• What you will do: The records appear below. Set down exactly each line from the one that contains "Locate an element on the screen. Image resolution: width=587" through the last, both included.

(Stored items)
□ □ □ □ □ □ □
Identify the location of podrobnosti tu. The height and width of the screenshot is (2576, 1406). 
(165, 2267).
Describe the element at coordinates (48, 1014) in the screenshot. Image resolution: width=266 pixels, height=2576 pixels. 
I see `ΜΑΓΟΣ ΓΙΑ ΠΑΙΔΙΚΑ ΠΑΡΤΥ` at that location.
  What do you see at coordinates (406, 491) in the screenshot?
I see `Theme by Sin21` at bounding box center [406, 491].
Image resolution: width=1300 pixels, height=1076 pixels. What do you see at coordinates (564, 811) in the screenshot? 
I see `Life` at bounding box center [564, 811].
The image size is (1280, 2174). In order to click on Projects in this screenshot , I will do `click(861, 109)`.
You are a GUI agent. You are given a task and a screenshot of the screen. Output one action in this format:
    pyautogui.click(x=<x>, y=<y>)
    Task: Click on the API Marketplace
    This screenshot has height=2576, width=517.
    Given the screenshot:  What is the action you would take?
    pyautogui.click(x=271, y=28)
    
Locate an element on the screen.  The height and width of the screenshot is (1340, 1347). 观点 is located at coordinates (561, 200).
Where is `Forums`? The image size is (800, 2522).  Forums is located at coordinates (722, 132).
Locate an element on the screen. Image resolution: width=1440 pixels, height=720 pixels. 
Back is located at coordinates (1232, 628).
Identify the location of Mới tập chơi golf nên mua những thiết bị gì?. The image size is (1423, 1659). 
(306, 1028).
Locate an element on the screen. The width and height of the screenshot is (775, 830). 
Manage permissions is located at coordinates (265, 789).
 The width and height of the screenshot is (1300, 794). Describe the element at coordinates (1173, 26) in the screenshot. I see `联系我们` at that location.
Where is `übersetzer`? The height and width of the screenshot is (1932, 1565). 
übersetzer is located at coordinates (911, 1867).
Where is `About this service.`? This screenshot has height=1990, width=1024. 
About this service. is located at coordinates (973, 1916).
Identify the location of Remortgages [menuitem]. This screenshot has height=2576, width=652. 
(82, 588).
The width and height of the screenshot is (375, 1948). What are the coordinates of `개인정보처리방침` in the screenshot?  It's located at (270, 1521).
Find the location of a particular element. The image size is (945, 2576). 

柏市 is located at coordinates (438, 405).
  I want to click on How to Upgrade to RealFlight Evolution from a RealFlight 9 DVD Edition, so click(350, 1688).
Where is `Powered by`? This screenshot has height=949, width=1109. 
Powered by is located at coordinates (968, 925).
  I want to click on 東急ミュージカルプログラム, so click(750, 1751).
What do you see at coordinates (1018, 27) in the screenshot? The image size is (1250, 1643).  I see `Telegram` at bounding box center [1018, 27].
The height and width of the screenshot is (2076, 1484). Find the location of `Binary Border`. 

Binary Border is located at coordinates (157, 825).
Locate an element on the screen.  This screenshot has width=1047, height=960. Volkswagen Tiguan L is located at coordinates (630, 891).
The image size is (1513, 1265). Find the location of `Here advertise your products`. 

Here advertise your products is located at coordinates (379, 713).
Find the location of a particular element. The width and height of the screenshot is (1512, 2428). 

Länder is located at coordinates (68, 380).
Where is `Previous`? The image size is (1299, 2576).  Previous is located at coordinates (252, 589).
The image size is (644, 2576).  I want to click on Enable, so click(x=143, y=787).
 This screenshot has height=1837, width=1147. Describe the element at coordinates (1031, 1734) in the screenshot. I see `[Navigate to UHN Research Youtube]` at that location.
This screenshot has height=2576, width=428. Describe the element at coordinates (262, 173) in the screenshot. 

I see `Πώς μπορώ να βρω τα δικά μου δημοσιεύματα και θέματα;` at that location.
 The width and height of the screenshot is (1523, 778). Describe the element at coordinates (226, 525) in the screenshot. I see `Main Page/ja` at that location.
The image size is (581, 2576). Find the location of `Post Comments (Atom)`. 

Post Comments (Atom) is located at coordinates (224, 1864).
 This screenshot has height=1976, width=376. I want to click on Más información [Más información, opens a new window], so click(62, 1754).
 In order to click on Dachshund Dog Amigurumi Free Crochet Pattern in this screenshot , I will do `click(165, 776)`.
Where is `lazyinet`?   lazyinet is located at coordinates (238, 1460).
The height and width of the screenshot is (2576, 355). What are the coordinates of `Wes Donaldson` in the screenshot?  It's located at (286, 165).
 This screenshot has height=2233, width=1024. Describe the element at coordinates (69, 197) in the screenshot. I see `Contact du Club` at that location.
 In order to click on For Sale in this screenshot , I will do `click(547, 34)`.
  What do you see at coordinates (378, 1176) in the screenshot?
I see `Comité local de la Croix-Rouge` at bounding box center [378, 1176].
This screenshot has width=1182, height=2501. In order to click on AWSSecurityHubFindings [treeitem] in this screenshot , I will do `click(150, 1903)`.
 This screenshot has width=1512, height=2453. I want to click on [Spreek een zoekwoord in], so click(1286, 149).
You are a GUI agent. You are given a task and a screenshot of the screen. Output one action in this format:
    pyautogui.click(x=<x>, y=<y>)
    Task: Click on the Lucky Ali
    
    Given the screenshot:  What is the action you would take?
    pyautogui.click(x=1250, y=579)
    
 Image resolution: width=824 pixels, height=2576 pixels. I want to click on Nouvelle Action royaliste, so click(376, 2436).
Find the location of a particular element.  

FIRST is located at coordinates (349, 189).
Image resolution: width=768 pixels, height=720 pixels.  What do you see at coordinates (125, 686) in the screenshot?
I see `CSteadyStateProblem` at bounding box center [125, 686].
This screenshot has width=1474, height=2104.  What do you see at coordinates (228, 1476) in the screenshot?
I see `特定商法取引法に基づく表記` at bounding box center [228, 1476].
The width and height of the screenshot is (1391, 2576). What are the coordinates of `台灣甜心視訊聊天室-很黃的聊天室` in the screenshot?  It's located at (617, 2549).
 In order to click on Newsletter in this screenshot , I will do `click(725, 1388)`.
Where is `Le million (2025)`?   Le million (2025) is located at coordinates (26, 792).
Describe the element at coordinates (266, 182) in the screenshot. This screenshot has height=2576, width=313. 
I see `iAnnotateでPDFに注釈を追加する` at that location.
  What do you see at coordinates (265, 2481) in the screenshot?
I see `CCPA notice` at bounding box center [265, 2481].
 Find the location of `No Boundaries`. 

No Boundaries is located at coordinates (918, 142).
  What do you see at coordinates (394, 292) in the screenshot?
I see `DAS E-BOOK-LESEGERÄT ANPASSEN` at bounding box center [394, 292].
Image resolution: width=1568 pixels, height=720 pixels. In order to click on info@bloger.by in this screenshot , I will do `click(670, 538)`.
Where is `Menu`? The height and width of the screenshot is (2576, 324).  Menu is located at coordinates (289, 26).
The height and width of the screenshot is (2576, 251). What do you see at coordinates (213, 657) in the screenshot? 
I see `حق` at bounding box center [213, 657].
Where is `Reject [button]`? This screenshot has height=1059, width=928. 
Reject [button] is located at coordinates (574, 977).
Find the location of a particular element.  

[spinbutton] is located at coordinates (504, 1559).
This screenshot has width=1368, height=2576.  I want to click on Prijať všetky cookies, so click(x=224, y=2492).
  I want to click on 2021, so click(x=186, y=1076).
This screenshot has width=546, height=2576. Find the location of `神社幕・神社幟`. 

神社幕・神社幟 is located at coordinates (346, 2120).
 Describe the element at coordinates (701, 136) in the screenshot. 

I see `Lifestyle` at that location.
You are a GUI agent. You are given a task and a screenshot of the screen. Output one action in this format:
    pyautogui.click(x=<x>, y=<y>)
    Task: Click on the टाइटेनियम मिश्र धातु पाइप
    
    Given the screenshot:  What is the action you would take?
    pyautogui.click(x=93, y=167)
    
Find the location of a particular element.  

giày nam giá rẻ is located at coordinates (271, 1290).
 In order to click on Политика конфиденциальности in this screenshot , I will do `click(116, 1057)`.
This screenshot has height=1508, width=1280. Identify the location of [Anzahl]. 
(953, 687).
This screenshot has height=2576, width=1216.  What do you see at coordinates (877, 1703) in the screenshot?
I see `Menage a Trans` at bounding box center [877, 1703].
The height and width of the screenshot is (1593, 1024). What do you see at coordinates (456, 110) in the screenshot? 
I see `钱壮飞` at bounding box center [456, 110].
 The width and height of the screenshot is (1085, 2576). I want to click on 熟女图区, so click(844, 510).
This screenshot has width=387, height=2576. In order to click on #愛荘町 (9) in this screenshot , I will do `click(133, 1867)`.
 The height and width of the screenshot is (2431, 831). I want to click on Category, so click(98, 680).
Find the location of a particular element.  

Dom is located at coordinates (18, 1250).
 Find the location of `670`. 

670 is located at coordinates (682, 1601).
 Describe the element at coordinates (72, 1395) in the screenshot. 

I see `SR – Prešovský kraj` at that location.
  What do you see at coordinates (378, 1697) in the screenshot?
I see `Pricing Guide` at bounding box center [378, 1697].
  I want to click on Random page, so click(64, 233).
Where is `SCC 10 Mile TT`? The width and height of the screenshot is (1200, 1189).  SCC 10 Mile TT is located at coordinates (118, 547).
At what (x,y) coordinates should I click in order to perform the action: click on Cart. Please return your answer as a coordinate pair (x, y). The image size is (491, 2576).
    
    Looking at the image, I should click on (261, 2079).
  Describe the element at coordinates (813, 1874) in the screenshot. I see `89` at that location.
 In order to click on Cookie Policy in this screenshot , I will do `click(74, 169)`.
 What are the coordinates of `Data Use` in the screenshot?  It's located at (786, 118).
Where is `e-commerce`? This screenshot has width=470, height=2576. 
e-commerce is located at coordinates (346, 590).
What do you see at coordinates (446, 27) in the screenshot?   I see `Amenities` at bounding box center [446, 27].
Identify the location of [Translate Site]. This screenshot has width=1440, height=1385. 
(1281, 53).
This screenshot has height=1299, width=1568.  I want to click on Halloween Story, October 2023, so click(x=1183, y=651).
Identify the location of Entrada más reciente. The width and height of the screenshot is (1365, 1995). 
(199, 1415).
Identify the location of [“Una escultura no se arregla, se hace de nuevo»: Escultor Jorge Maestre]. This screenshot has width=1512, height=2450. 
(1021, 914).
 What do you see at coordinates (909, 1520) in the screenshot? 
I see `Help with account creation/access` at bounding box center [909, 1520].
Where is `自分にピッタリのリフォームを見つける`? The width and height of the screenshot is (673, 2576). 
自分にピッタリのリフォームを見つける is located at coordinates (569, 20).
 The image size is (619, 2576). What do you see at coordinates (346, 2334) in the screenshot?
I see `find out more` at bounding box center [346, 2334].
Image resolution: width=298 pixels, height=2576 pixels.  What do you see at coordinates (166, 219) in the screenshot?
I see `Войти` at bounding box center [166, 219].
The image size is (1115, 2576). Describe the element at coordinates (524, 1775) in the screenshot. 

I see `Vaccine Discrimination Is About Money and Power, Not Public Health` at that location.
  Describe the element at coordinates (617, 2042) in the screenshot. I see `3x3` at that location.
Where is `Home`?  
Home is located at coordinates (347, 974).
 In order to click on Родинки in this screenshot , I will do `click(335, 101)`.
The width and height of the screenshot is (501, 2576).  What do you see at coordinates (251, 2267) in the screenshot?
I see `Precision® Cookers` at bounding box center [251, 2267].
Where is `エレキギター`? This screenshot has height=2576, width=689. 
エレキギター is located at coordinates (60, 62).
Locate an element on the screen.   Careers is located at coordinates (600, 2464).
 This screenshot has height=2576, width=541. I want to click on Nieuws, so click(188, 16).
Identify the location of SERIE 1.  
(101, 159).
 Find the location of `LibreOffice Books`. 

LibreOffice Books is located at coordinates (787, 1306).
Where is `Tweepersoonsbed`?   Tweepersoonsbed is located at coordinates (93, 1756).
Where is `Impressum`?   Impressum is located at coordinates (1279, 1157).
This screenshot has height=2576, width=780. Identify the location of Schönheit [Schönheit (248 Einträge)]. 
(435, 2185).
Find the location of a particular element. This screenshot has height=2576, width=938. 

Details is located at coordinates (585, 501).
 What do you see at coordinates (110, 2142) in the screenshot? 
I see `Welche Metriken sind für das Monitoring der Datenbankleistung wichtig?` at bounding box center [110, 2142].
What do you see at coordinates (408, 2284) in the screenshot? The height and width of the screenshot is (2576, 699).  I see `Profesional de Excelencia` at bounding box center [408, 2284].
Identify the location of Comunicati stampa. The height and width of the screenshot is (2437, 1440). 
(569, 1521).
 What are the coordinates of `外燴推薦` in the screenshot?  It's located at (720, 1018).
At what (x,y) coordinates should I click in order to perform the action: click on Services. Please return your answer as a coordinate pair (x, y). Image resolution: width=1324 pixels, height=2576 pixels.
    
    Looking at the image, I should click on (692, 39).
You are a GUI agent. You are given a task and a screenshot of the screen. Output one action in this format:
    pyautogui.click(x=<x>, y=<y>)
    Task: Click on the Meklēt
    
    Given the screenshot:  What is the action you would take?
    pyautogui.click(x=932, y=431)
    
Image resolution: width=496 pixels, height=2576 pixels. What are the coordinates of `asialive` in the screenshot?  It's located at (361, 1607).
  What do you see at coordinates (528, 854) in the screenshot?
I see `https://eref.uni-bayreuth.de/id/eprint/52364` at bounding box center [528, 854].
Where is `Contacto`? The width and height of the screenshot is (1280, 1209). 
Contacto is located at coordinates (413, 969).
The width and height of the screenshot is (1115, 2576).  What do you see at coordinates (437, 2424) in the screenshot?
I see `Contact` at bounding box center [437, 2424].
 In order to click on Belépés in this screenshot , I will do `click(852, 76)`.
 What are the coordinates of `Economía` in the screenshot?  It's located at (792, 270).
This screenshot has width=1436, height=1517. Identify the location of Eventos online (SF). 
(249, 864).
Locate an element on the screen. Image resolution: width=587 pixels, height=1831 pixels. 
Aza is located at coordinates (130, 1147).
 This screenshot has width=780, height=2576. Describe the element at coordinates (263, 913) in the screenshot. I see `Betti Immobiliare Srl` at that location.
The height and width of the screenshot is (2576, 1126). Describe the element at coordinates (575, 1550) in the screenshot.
□ □ □ □ □ □ □
• Solution to the exercise:
Locate an element on the screen. Image resolution: width=587 pixels, height=1831 pixels. 
Aza is located at coordinates (130, 1147).
 This screenshot has width=780, height=2576. Describe the element at coordinates (263, 913) in the screenshot. I see `Betti Immobiliare Srl` at that location.
The height and width of the screenshot is (2576, 1126). Describe the element at coordinates (575, 1550) in the screenshot.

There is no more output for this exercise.